# AIM OF THE TASK:
Produce a word-for-word copy of the lines from the one that contains "Identify all the" to the final line of the data below, with all pictures dropped.

# MATERIAL FOR THE TASK:

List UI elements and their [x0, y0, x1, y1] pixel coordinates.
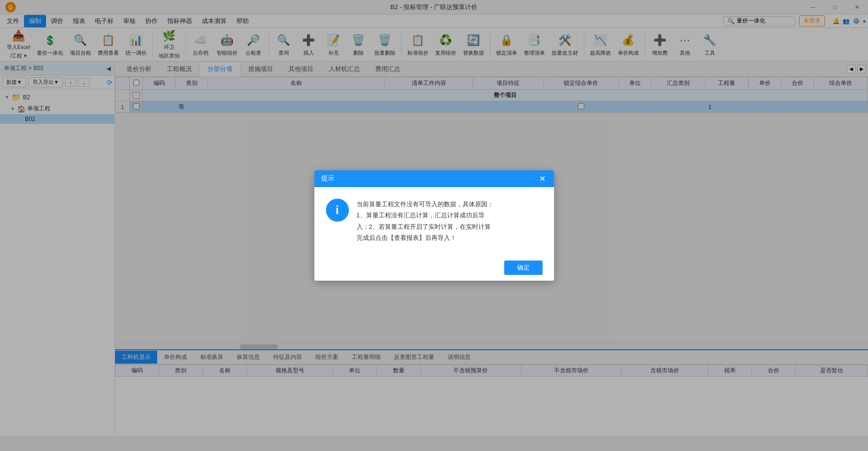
modal-info-icon: i	[326, 199, 349, 222]
modal-footer: 确定	[314, 255, 554, 281]
modal-ok-button[interactable]: 确定	[504, 261, 543, 275]
modal-message: 当前算量工程文件没有可导入的数据，具体原因： 1、算量工程没有汇总计算，汇总计算…	[357, 199, 543, 244]
modal-body: i 当前算量工程文件没有可导入的数据，具体原因： 1、算量工程没有汇总计算，汇总…	[314, 187, 554, 255]
modal-title: 提示	[321, 174, 335, 183]
modal-header: 提示 ✕	[314, 170, 554, 187]
modal-overlay: 提示 ✕ i 当前算量工程文件没有可导入的数据，具体原因： 1、算量工程没有汇总…	[0, 0, 868, 451]
modal-dialog: 提示 ✕ i 当前算量工程文件没有可导入的数据，具体原因： 1、算量工程没有汇总…	[314, 170, 554, 281]
modal-close-btn[interactable]: ✕	[537, 174, 547, 183]
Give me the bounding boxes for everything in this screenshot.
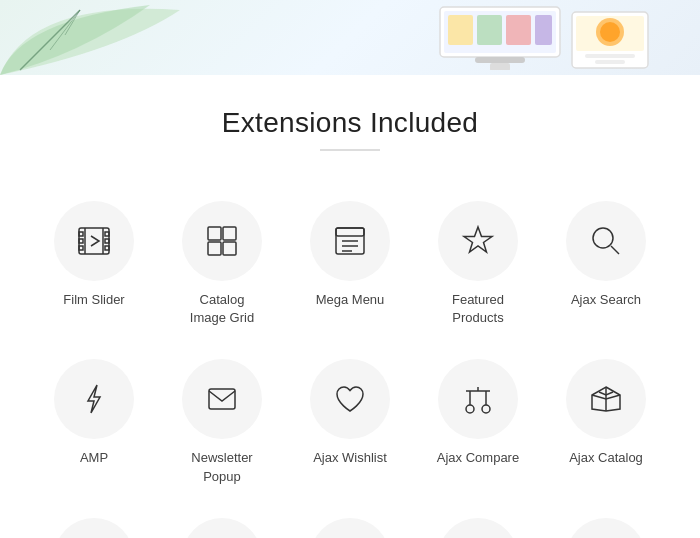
- svg-rect-9: [475, 57, 525, 63]
- ajax-compare-label: Ajax Compare: [437, 449, 519, 467]
- svg-rect-18: [79, 232, 83, 236]
- svg-rect-8: [535, 15, 552, 45]
- svg-rect-15: [585, 54, 635, 58]
- extension-brand[interactable]: Brand: [30, 508, 158, 538]
- ajax-wishlist-icon: [332, 381, 368, 417]
- svg-rect-27: [223, 227, 236, 240]
- svg-rect-7: [506, 15, 531, 45]
- hero-monitor: [420, 5, 580, 70]
- special-price-icon-circle: [438, 518, 518, 538]
- brand-icon-circle: [54, 518, 134, 538]
- section-title-area: Extensions Included: [0, 75, 700, 191]
- section-divider: [320, 149, 380, 151]
- svg-point-14: [600, 22, 620, 42]
- ajax-wishlist-label: Ajax Wishlist: [313, 449, 387, 467]
- film-slider-icon: [76, 223, 112, 259]
- ajax-catalog-label: Ajax Catalog: [569, 449, 643, 467]
- extension-ajax-compare[interactable]: Ajax Compare: [414, 349, 542, 497]
- ajax-wishlist-icon-circle: [310, 359, 390, 439]
- svg-rect-31: [336, 228, 364, 236]
- ajax-catalog-icon-circle: [566, 359, 646, 439]
- extension-ajax-wishlist[interactable]: Ajax Wishlist: [286, 349, 414, 497]
- svg-rect-23: [105, 246, 109, 250]
- extension-amp[interactable]: AMP: [30, 349, 158, 497]
- promo-banner-icon-circle: %: [310, 518, 390, 538]
- extension-film-slider[interactable]: Film Slider: [30, 191, 158, 339]
- svg-rect-38: [209, 389, 235, 409]
- extension-catalog-image-grid[interactable]: CatalogImage Grid: [158, 191, 286, 339]
- svg-rect-19: [79, 239, 83, 243]
- amp-icon-circle: [54, 359, 134, 439]
- svg-point-36: [593, 228, 613, 248]
- ajax-search-icon: [588, 223, 624, 259]
- film-slider-icon-circle: [54, 201, 134, 281]
- extension-promo-banner[interactable]: % PromoBanner: [286, 508, 414, 538]
- svg-rect-29: [223, 242, 236, 255]
- svg-point-40: [482, 405, 490, 413]
- film-slider-label: Film Slider: [63, 291, 124, 309]
- catalog-image-grid-icon: [204, 223, 240, 259]
- hero-product: [570, 10, 650, 70]
- ajax-catalog-icon: [588, 381, 624, 417]
- svg-rect-26: [208, 227, 221, 240]
- svg-rect-28: [208, 242, 221, 255]
- svg-rect-22: [105, 239, 109, 243]
- svg-rect-16: [595, 60, 625, 64]
- mega-menu-label: Mega Menu: [316, 291, 385, 309]
- extension-ajax-catalog[interactable]: Ajax Catalog: [542, 349, 670, 497]
- featured-products-label: FeaturedProducts: [452, 291, 504, 327]
- extension-featured-products[interactable]: FeaturedProducts: [414, 191, 542, 339]
- catalog-image-grid-label: CatalogImage Grid: [190, 291, 254, 327]
- site-icon-circle: [566, 518, 646, 538]
- mega-menu-icon: [332, 223, 368, 259]
- amp-label: AMP: [80, 449, 108, 467]
- theme-options-icon-circle: [182, 518, 262, 538]
- svg-rect-10: [490, 63, 510, 70]
- svg-rect-21: [105, 232, 109, 236]
- svg-rect-20: [79, 246, 83, 250]
- extension-newsletter-popup[interactable]: NewsletterPopup: [158, 349, 286, 497]
- hero-banner: [0, 0, 700, 75]
- svg-rect-6: [477, 15, 502, 45]
- ajax-search-label: Ajax Search: [571, 291, 641, 309]
- svg-point-39: [466, 405, 474, 413]
- extension-theme-options[interactable]: ThemeOptions: [158, 508, 286, 538]
- featured-products-icon: [460, 223, 496, 259]
- section-heading: Extensions Included: [20, 107, 680, 139]
- newsletter-popup-label: NewsletterPopup: [191, 449, 252, 485]
- svg-rect-5: [448, 15, 473, 45]
- hero-leaf: [0, 0, 200, 75]
- ajax-search-icon-circle: [566, 201, 646, 281]
- mega-menu-icon-circle: [310, 201, 390, 281]
- ajax-compare-icon: [460, 381, 496, 417]
- featured-products-icon-circle: [438, 201, 518, 281]
- newsletter-popup-icon: [204, 381, 240, 417]
- amp-icon: [76, 381, 112, 417]
- extension-ajax-search[interactable]: Ajax Search: [542, 191, 670, 339]
- extension-mega-menu[interactable]: Mega Menu: [286, 191, 414, 339]
- svg-marker-35: [464, 227, 492, 252]
- extensions-grid: Film Slider CatalogImage Grid Mega Menu: [0, 191, 700, 538]
- catalog-image-grid-icon-circle: [182, 201, 262, 281]
- extension-special-price[interactable]: Special Price: [414, 508, 542, 538]
- ajax-compare-icon-circle: [438, 359, 518, 439]
- svg-line-37: [611, 246, 619, 254]
- newsletter-popup-icon-circle: [182, 359, 262, 439]
- extension-site[interactable]: Site: [542, 508, 670, 538]
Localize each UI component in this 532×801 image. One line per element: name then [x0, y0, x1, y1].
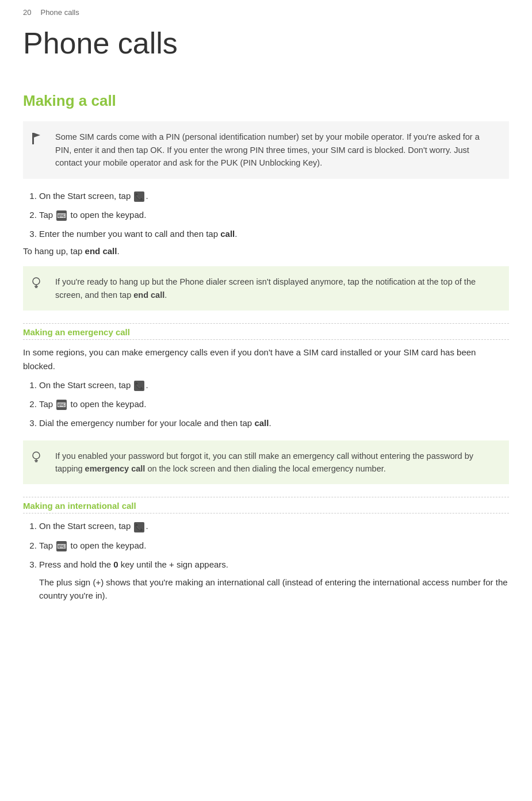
emergency-call-subsection-title[interactable]: Making an emergency call — [23, 327, 130, 337]
svg-point-1 — [33, 278, 40, 285]
international-call-extra-note: The plus sign (+) shows that you're maki… — [39, 576, 509, 603]
section-heading-making-a-call: Making a call — [23, 92, 509, 110]
end-call-label: end call — [85, 246, 117, 256]
emergency-step-3: Dial the emergency number for your local… — [39, 416, 509, 430]
making-a-call-steps: On the Start screen, tap . Tap to open t… — [39, 189, 509, 241]
phone-dialer-tip-box: If you're ready to hang up but the Phone… — [23, 266, 509, 311]
call-label-2: call — [254, 418, 269, 428]
international-call-subsection-title[interactable]: Making an international call — [23, 501, 136, 511]
svg-rect-0 — [32, 133, 34, 144]
page-number-title: Phone calls — [40, 8, 79, 17]
phone-app-icon-3 — [134, 522, 144, 532]
emergency-call-steps: On the Start screen, tap . Tap to open t… — [39, 378, 509, 430]
step-1: On the Start screen, tap . — [39, 189, 509, 202]
emergency-step-2: Tap to open the keypad. — [39, 397, 509, 411]
main-title: Phone calls — [23, 27, 509, 64]
end-call-tip-label: end call — [133, 290, 164, 300]
intl-step-2: Tap to open the keypad. — [39, 539, 509, 552]
zero-key-label: 0 — [113, 559, 118, 569]
call-label: call — [220, 229, 235, 239]
intl-step-1: On the Start screen, tap . — [39, 519, 509, 532]
emergency-call-label: emergency call — [85, 464, 146, 473]
keypad-icon — [56, 210, 67, 221]
phone-app-icon — [134, 191, 144, 202]
emergency-tip-text: If you enabled your password but forgot … — [55, 451, 473, 473]
page-number: 20 — [23, 8, 31, 17]
sim-pin-note-text: Some SIM cards come with a PIN (personal… — [55, 132, 480, 167]
step-3: Enter the number you want to call and th… — [39, 227, 509, 240]
flag-note-icon — [31, 132, 41, 150]
page-number-bar: 20 Phone calls — [23, 0, 509, 21]
phone-app-icon-2 — [134, 381, 144, 391]
emergency-call-subsection-block: Making an emergency call — [23, 323, 509, 340]
hang-up-text: To hang up, tap end call. — [23, 246, 509, 256]
emergency-tip-box: If you enabled your password but forgot … — [23, 440, 509, 485]
international-call-subsection-block: Making an international call — [23, 497, 509, 513]
sim-pin-note-box: Some SIM cards come with a PIN (personal… — [23, 121, 509, 178]
international-call-steps: On the Start screen, tap . Tap to open t… — [39, 519, 509, 602]
emergency-tip-lightbulb-icon — [31, 451, 41, 469]
keypad-icon-3 — [56, 541, 67, 551]
step-2: Tap to open the keypad. — [39, 208, 509, 221]
emergency-call-body: In some regions, you can make emergency … — [23, 346, 509, 373]
intl-step-3: Press and hold the 0 key until the + sig… — [39, 558, 509, 603]
keypad-icon-2 — [56, 400, 67, 410]
svg-point-5 — [33, 452, 40, 459]
phone-dialer-tip-text: If you're ready to hang up but the Phone… — [55, 277, 476, 299]
emergency-step-1: On the Start screen, tap . — [39, 378, 509, 392]
tip-lightbulb-icon — [31, 277, 41, 294]
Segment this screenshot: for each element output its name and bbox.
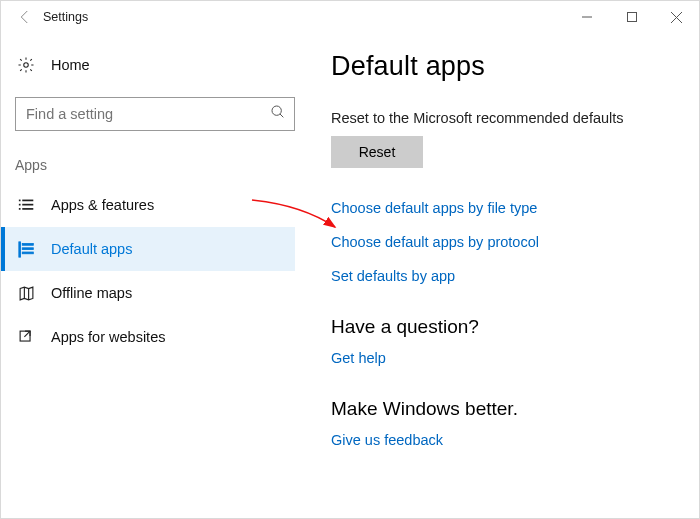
svg-rect-13	[18, 241, 20, 256]
sidebar-item-apps-for-websites[interactable]: Apps for websites	[1, 315, 295, 359]
svg-rect-12	[22, 208, 33, 210]
map-icon	[15, 285, 37, 302]
svg-point-4	[24, 63, 29, 68]
home-button[interactable]: Home	[15, 47, 295, 83]
minimize-button[interactable]	[564, 1, 609, 33]
defaults-icon	[15, 241, 37, 258]
sidebar-item-label: Apps & features	[51, 197, 154, 213]
sidebar-item-label: Offline maps	[51, 285, 132, 301]
link-get-help[interactable]: Get help	[331, 350, 685, 366]
page-title: Default apps	[331, 51, 685, 82]
feedback-heading: Make Windows better.	[331, 398, 685, 420]
home-label: Home	[51, 57, 90, 73]
svg-rect-8	[18, 203, 20, 205]
link-give-feedback[interactable]: Give us feedback	[331, 432, 685, 448]
link-set-defaults-by-app[interactable]: Set defaults by app	[331, 268, 685, 284]
svg-rect-14	[22, 243, 33, 245]
search-icon	[270, 104, 286, 124]
svg-rect-15	[22, 247, 33, 249]
link-default-apps-by-protocol[interactable]: Choose default apps by protocol	[331, 234, 685, 250]
maximize-button[interactable]	[609, 1, 654, 33]
window-title: Settings	[43, 10, 88, 24]
gear-icon	[15, 56, 37, 74]
svg-rect-1	[627, 13, 636, 22]
titlebar: Settings	[1, 1, 699, 33]
link-default-apps-by-file-type[interactable]: Choose default apps by file type	[331, 200, 685, 216]
reset-caption: Reset to the Microsoft recommended defau…	[331, 110, 685, 126]
sidebar-item-label: Apps for websites	[51, 329, 165, 345]
back-button[interactable]	[1, 1, 45, 33]
sidebar-item-default-apps[interactable]: Default apps	[1, 227, 295, 271]
close-button[interactable]	[654, 1, 699, 33]
section-label: Apps	[15, 157, 295, 173]
sidebar: Home Apps Apps & features	[1, 33, 309, 518]
search-input[interactable]	[15, 97, 295, 131]
svg-point-5	[272, 106, 281, 115]
svg-rect-7	[18, 199, 20, 201]
sidebar-item-offline-maps[interactable]: Offline maps	[1, 271, 295, 315]
svg-line-6	[280, 114, 283, 117]
svg-rect-11	[22, 203, 33, 205]
list-icon	[15, 197, 37, 214]
svg-rect-9	[18, 208, 20, 210]
launch-icon	[15, 329, 37, 346]
main-content: Default apps Reset to the Microsoft reco…	[309, 33, 699, 518]
svg-rect-16	[22, 252, 33, 254]
svg-rect-10	[22, 199, 33, 201]
question-heading: Have a question?	[331, 316, 685, 338]
sidebar-item-label: Default apps	[51, 241, 132, 257]
sidebar-item-apps-features[interactable]: Apps & features	[1, 183, 295, 227]
search-field[interactable]	[26, 106, 256, 122]
reset-button[interactable]: Reset	[331, 136, 423, 168]
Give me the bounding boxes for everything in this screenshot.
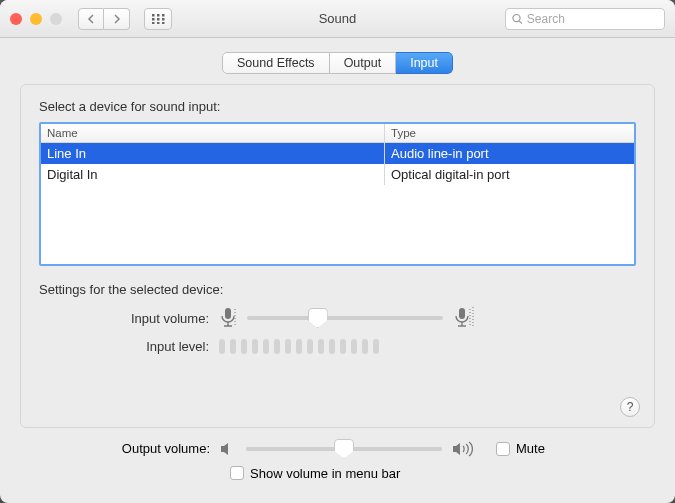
- level-tick: [351, 339, 357, 354]
- nav-buttons: [78, 8, 130, 30]
- level-tick: [274, 339, 280, 354]
- svg-rect-0: [152, 14, 155, 17]
- mic-high-icon: [453, 307, 475, 329]
- speaker-high-icon: [452, 441, 476, 457]
- show-all-button[interactable]: [144, 8, 172, 30]
- chevron-left-icon: [87, 14, 95, 24]
- mute-label: Mute: [516, 441, 545, 456]
- svg-rect-3: [152, 18, 155, 21]
- input-volume-control: [219, 307, 475, 329]
- sound-preferences-window: Sound Sound Effects Output Input Select …: [0, 0, 675, 503]
- input-volume-slider[interactable]: [247, 309, 443, 327]
- mute-checkbox[interactable]: Mute: [496, 441, 545, 456]
- col-name-header[interactable]: Name: [41, 124, 385, 142]
- checkbox-icon: [496, 442, 510, 456]
- svg-rect-5: [162, 18, 165, 21]
- settings-label: Settings for the selected device:: [39, 282, 636, 297]
- level-tick: [329, 339, 335, 354]
- level-tick: [241, 339, 247, 354]
- level-tick: [340, 339, 346, 354]
- level-tick: [362, 339, 368, 354]
- chevron-right-icon: [113, 14, 121, 24]
- table-row[interactable]: Line In Audio line-in port: [41, 143, 634, 164]
- input-panel: Select a device for sound input: Name Ty…: [20, 84, 655, 428]
- svg-rect-7: [157, 22, 160, 24]
- svg-rect-2: [162, 14, 165, 17]
- tab-input[interactable]: Input: [396, 52, 453, 74]
- show-volume-row: Show volume in menu bar: [230, 466, 635, 484]
- level-tick: [373, 339, 379, 354]
- col-type-header[interactable]: Type: [385, 124, 634, 142]
- level-tick: [230, 339, 236, 354]
- input-device-table[interactable]: Name Type Line In Audio line-in port Dig…: [39, 122, 636, 266]
- input-level-label: Input level:: [39, 339, 219, 354]
- device-name-cell: Line In: [41, 143, 385, 164]
- level-tick: [285, 339, 291, 354]
- mic-low-icon: [219, 307, 237, 329]
- input-volume-row: Input volume:: [39, 307, 636, 329]
- level-tick: [296, 339, 302, 354]
- output-volume-row: Output volume: Mute: [40, 440, 635, 458]
- footer: Output volume: Mute: [20, 428, 655, 498]
- show-volume-label: Show volume in menu bar: [250, 466, 400, 481]
- forward-button[interactable]: [104, 8, 130, 30]
- output-volume-control: Mute: [220, 440, 545, 458]
- svg-rect-4: [157, 18, 160, 21]
- svg-line-10: [519, 20, 522, 23]
- tab-output[interactable]: Output: [330, 52, 397, 74]
- svg-rect-8: [162, 22, 165, 24]
- search-input[interactable]: [527, 12, 658, 26]
- back-button[interactable]: [78, 8, 104, 30]
- speaker-low-icon: [220, 442, 236, 456]
- output-volume-slider[interactable]: [246, 440, 442, 458]
- content-area: Sound Effects Output Input Select a devi…: [0, 38, 675, 503]
- close-window-button[interactable]: [10, 13, 22, 25]
- svg-rect-6: [152, 22, 155, 24]
- input-volume-label: Input volume:: [39, 311, 219, 326]
- search-icon: [512, 13, 523, 25]
- tab-sound-effects[interactable]: Sound Effects: [222, 52, 330, 74]
- tab-bar: Sound Effects Output Input: [222, 52, 453, 74]
- level-tick: [263, 339, 269, 354]
- svg-rect-1: [157, 14, 160, 17]
- grid-icon: [152, 14, 165, 24]
- level-tick: [252, 339, 258, 354]
- zoom-window-button[interactable]: [50, 13, 62, 25]
- device-type-cell: Audio line-in port: [385, 143, 634, 164]
- output-volume-label: Output volume:: [40, 441, 220, 456]
- input-level-meter: [219, 339, 379, 354]
- level-tick: [307, 339, 313, 354]
- minimize-window-button[interactable]: [30, 13, 42, 25]
- svg-rect-11: [225, 308, 231, 319]
- table-header: Name Type: [41, 124, 634, 143]
- table-row[interactable]: Digital In Optical digital-in port: [41, 164, 634, 185]
- svg-point-9: [513, 14, 520, 21]
- svg-rect-15: [459, 308, 465, 319]
- select-device-label: Select a device for sound input:: [39, 99, 636, 114]
- window-controls: [10, 13, 62, 25]
- show-volume-menubar-checkbox[interactable]: Show volume in menu bar: [230, 466, 400, 481]
- titlebar: Sound: [0, 0, 675, 38]
- search-field-wrap[interactable]: [505, 8, 665, 30]
- help-button[interactable]: ?: [620, 397, 640, 417]
- device-type-cell: Optical digital-in port: [385, 164, 634, 185]
- device-name-cell: Digital In: [41, 164, 385, 185]
- level-tick: [318, 339, 324, 354]
- checkbox-icon: [230, 466, 244, 480]
- level-tick: [219, 339, 225, 354]
- table-body: Line In Audio line-in port Digital In Op…: [41, 143, 634, 264]
- input-level-row: Input level:: [39, 339, 636, 354]
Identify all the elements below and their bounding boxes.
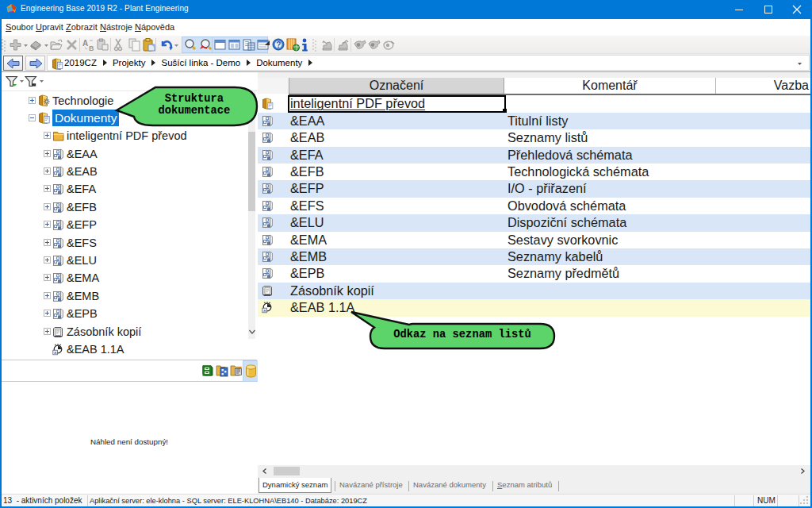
svg-text:A: A: [82, 39, 88, 48]
svg-text:?: ?: [276, 40, 281, 49]
svg-text:B: B: [89, 44, 94, 52]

# EXERCISE ANSWER:
Identify all the elements below and their bounding boxes.
svg-text:A: A: [82, 39, 88, 48]
svg-text:?: ?: [276, 40, 281, 49]
svg-text:B: B: [89, 44, 94, 52]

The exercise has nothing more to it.